Exercise:
Will you transcribe all the entries word for word, skipping the pictures they hold?

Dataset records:
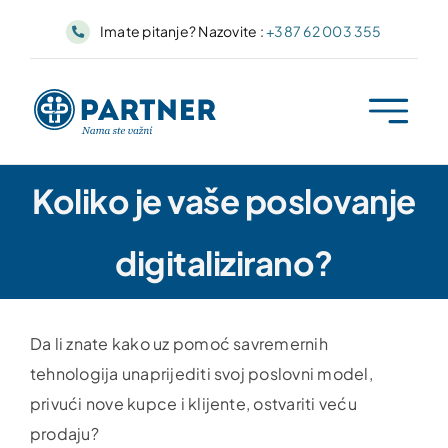
Skip
Imate pitanje? Nazovite :
+387 62 003 355
to
content
Koliko je vaše poslovanje
digitalizirano?
Da li znate kako uz pomoć savremernih
tehnologija unaprijediti svoj poslovni model,
privući nove kupce i klijente, ostvariti veću
prodaju?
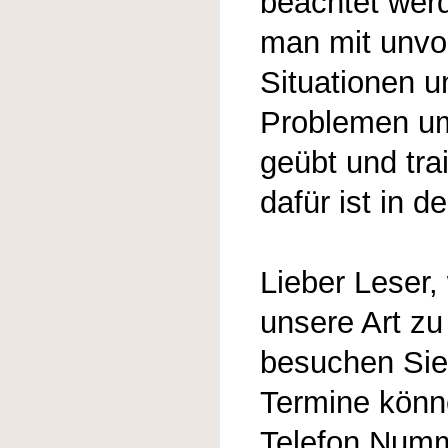
beachtet werd
man mit unv
Situationen 
Problemen um
geübt und tra
dafür ist in 
Lieber Leser,
unsere Art zu
besuchen Sie
Termine könn
Telefon Num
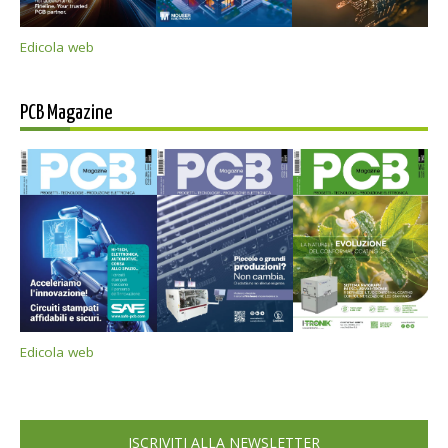
Edicola web
PCB Magazine
Edicola web
ISCRIVITI ALLA NEWSLETTER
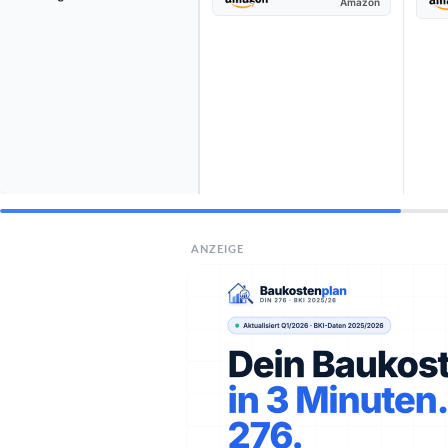
Amazon
ANZEIGE
Die besten J
BESTE EMPFEHLUNG
GRILLCHEF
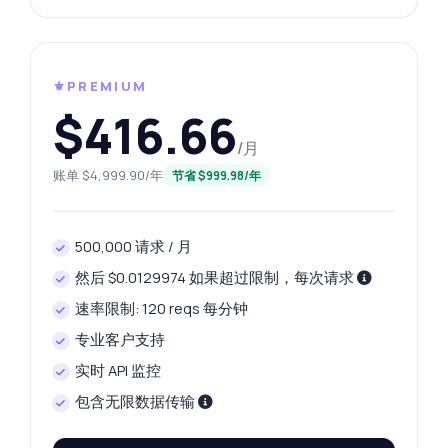
⚜️PREMIUM
$416.66
/月
账单 $4,999.90/年
节省 $999.98/年
500,000 请求 / 月
然后 $0.0129974 如果超过限制，每次请求
速率限制: 120 reqs 每分钟
专业客户支持
实时 API 监控
包含无限数据传输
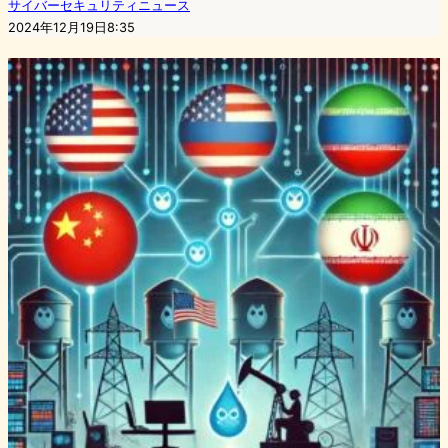
サイバーセキュリティニュース
2024年12月19日8:35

Output for this task:
Skip
Imate pitanje? Nazovite :
+387 62 003 355
to
content
Koliko je vaše poslovanje
digitalizirano?
Da li znate kako uz pomoć savremernih
tehnologija unaprijediti svoj poslovni model,
privući nove kupce i klijente, ostvariti veću
prodaju?
beachtet werd
man mit unv
Situationen 
Problemen um
geübt und tra
dafür ist in 
Lieber Leser,
unsere Art zu
besuchen Sie
Termine könn
Telefon Num
Edicola web
PCB Magazine
Edicola web
ISCRIVITI ALLA NEWSLETTER
Amazon
ANZEIGE
Die besten J
BESTE EMPFEHLUNG
GRILLCHEF
⚜️PREMIUM
$416.66
/月
账单 $4,999.90/年
节省 $999.98/年
500,000 请求 / 月
然后 $0.0129974 如果超过限制，每次请求
速率限制: 120 reqs 每分钟
专业客户支持
实时 API 监控
包含无限数据传输
サイバーセキュリティニュース
2024年12月19日8:35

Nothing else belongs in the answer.